True or false.
There's never enough time during the day.
Trick question!
The answer varies due to each person's perspective. Every person determines
on their own, whether that statement is a truth or a lie. It's soley based on the way they manage their day-to-day life.
Let me explain.
Last Friday on my lunch break I caught myself eating Popeyes, texting 3 different contacts on my phone, listening to The Minimalists' podcast on my mp3 player and trying to think of all I had left to do once I clocked back in at work. I know, I know, multi-tasking at its finest, right?
No one forced me to do all of these different things, all at once. Sadly, we create most of our own problems.
Usually, our intentions are good and our hearts are in the right place, but we fail in the overall execution. By trying to accomplish many, we miss out on the very reason we are choosing to do the things we do. We are robbing ourselves of the small, simple pleasures and joys life has to offer.

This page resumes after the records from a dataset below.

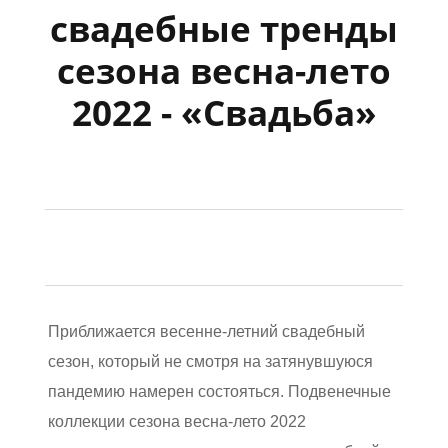
свадебные тренды
сезона весна-лето
2022 - «Свадьба»
Приближается весенне-летний свадебный
сезон, который не смотря на затянувшуюся
пандемию намерен состояться. Подвенечные
коллекции сезона весна-лето 2022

The problem isn't that we are lacking the proper amount of time during the day to complete what we feel we have to, but the issue needing addressed is how our time is being managed.
For years, I have been trying to cram an unfeasible amount of tasks into a 24-hour span. My expectations have been unrealistic and on most days, even half would be impossible to accomplish. By trying to be busy, I have been multi-tasking my life away. I'll be the first to tell you:
Being busy doesn't necessarily mean you're being productive.
To fix this, I am starting to make minor, subtle changes. Instead of trying to complete 20 projects a day, I have decided to limit myself to only a handful. And if I accomplish all of these, then it is my decision to add another to that day's agenda or choose not to add anything until the following day.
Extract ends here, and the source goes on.